Ligar para uma amizade que possa te dar um banho quente à distância
Rezar para alguma raiz que te alimente
Dançar pelada no escuro
Drenar o excesso de pensamento
Fazer uma lista de abraços imprescindíveis
Aceitar a baderna das borboletas no estômago
Transbordar a mágoa sem medo da água
Comprar uma roupa brilhante para a próxima estação
Respirar como um bebê, mesmo sendo a grávida da vez
Inaugurar um novo cep à beira do rio
Acordar a vizinhança com os berros entalados
Fazer um chá diluindo a última inveja
Queimar a raiva vendo a cera da vela derreter
Fugir para a caverna mais próxima
Cantar um chorinho
Entender que alimento é medicina, sonho é medicina
Acreditar que poesia é profecia
Rabiscar i love you no espelho do banheiro público
Soltar o quadril e firmar a ideia
Deixar o verso vir da víscera

 

“Exausta”

queria uma placa de pare
bem no centro do juízo
para ver se assim eu me entrego
ao descanso saciado do fim

 

Cortar vidros é:

a) furar a parede do aquário
b) sonhar encostar no ar
c) diminuir o copo da bebida
d) preparar a arma do crime
e) esculpir o prato de comida conforme a fome

 


“Calcule o tempo”

da queima de um cigarro
de um beijo ideal
do rastro de um perfume
da vida de um hipopótamo
da vida de um coração infartado
da dor do orgulho
de um poço de raiva
para o pé de tâmara dar tâmaras
para chupar todo o milkshake com canudinho
do amarrotado das mãos de tanto mergulhar
do machucado das mãos de tanto apedrejar
de uma batida policial
do esmalte nas unhas dos pés
da reputação do novo vizinho
de um racha entre dois carros
do primeiro orgasmo
até a próxima guerra
da oferta do supermercado
de uma ideia genial
de uma ampulheta com a areia de um deserto inteiro

 

• “Dá pé”
• Luísa Bahia
• Impressões de Minas
• 76 páginas
• R$ 52
• Lançamento neste sábado (09/12), das 16h às 21h, no Espaço Cultural Mama Cadela (Rua Pouso Alegre 2048, Santa Tereza, Belo Horizonte)

Sobre a autora

Os poemas nesta página estão em “Dá pé”, primeiro livro de poesia da artista Luísa Bahia.
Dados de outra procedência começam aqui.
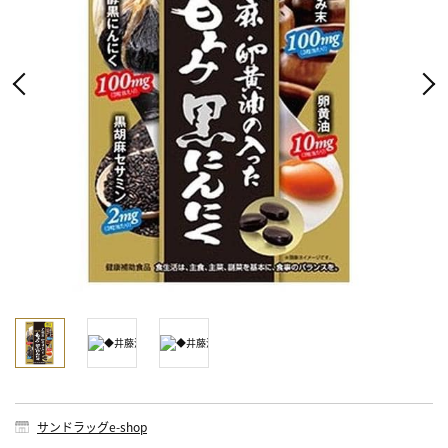
サンドラッグe-shop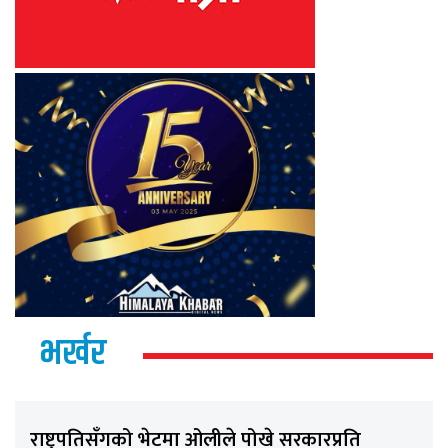
भर्खर
राष्ट्रपतिसँगको भेटमा ओलीले पोखे सरकारप्रति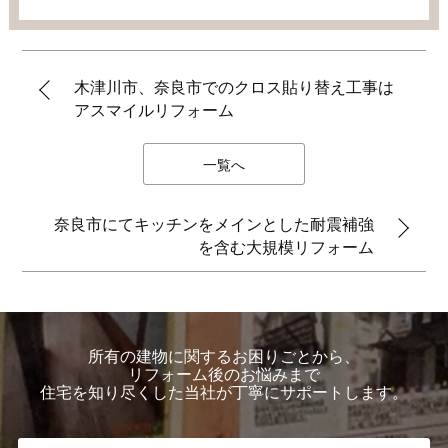
木津川市、奈良市でのクロス貼り替え工事は
アスマイルリフォーム
一覧へ
奈良市にてキッチンをメインとした耐震補強
を含む大規模リフォーム
所有の建物に関するお困りごとから、
リフォーム後のお悩みまで
住宅を知り尽くした当社が丁寧にサポートします。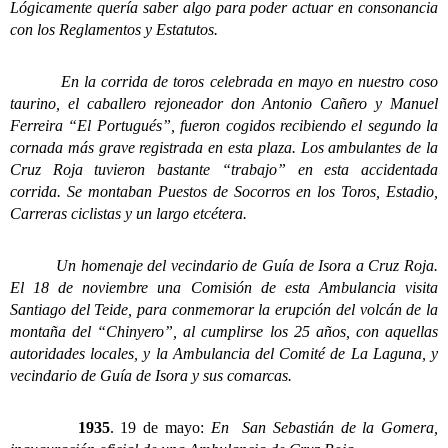
Lógicamente quería saber algo para poder actuar en consonancia
con los Reglamentos y Estatutos.
En la corrida de toros celebrada en mayo en nuestro coso
taurino, el caballero rejoneador don Antonio Cañero y Manuel
Ferreira “El Portugués”, fueron cogidos recibiendo el segundo la
cornada más grave registrada en esta plaza. Los ambulantes de la
Cruz Roja tuvieron bastante “trabajo” en esta accidentada
corrida.
Se montaban Puestos de Socorros en los Toros, Estadio,
Carreras ciclistas y un largo etcétera.
Un homenaje del vecindario de Guía de Isora a Cruz Roja.
El 18 de noviembre una Comisión de esta Ambulancia visita
Santiago del Teide, para conmemorar la erupción del volcán de la
montaña del “Chinyero”, al cumplirse los 25 años, con aquellas
autoridades locales, y la Ambulancia del Comité de La Laguna, y
vecindario de Guía de Isora y sus comarcas.
1935
. 19 de mayo:
En San Sebastián de la Gomera,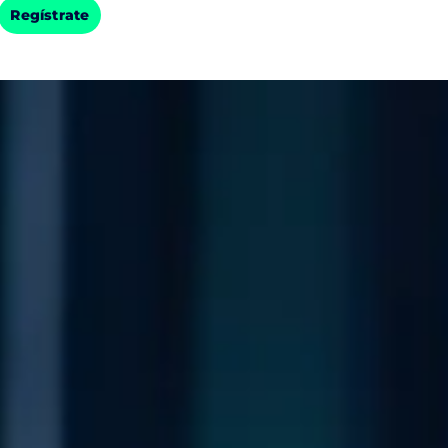
Regístrate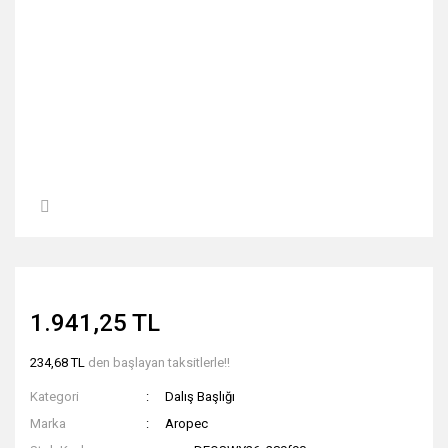
1.941,25 TL
234,68 TL
den başlayan taksitlerle!!
Kategori
Dalış Başlığı
Marka
Aropec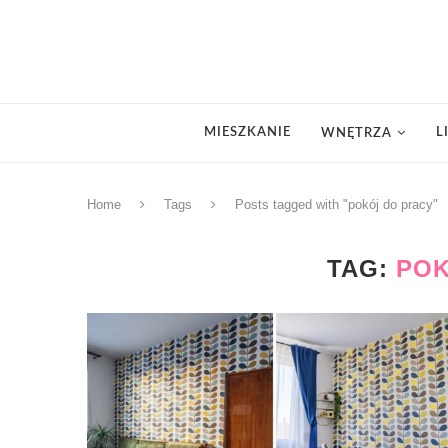
MIESZKANIE
L
WNĘTRZA
Home
Tags
Posts tagged with "pokój do pracy"
TAG:
POK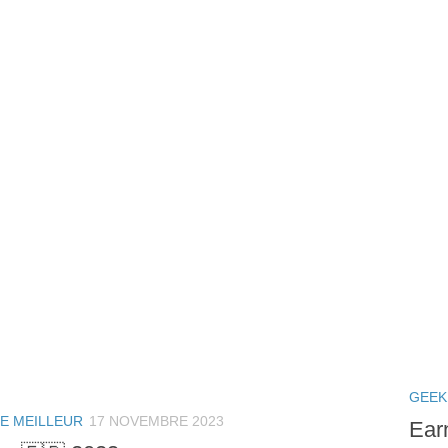
GEEK
LE MEILLEUR
17 NOVEMBRE 2023
Ear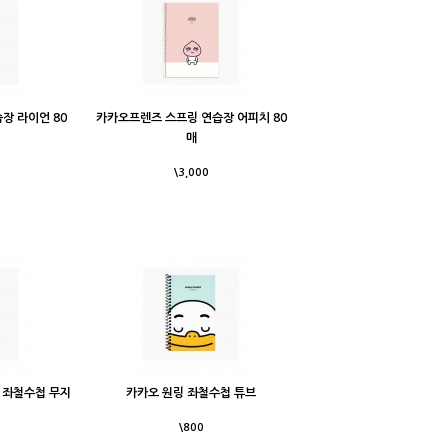
장 라이언 80
카카오프렌즈 스프링 연습장 어피치 80
매
\3,000
 좌철수첩 무지
카카오 원링 좌철수첩 튜브
\800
Nascida em Congonhas (MG) em 1989, ela é formada em teatro pelo CEFART – Fundação Clóvis Salgado e Escola de Belas Artes da UFMG. Luísa faz videopoemas e realiza performances poéticas, além de apresentar o show autoral “Coisa de bicho”. Com edição da Impressões de Minas, “Dá pé” começou a ser escrito durante a pandemia e concluído em 2023. “O nome do livro surgiu em 2021, no meio da pandemia. Fiquei imaginando aquele fôlego que sentimos quando conseguimos colocar o pé no fundo do mar e dizemos ufa, aqui ‘dá pé’. Ao mesmo tempo significa botar fé na caminhada. Achei que seria um bom norte para construir um apanhado de poemas que, mesmo tratando de diferentes assuntos, têm em comum o ‘dar um jeito’ de caminhar nesse mundo desafiador, de maneira inventiva”, acredita a autora. O lançamento acontece neste sábado, 9/12, a partir de 16h no Espaço Cultural Mama Cadela, com autógrafos e performance de Luísa.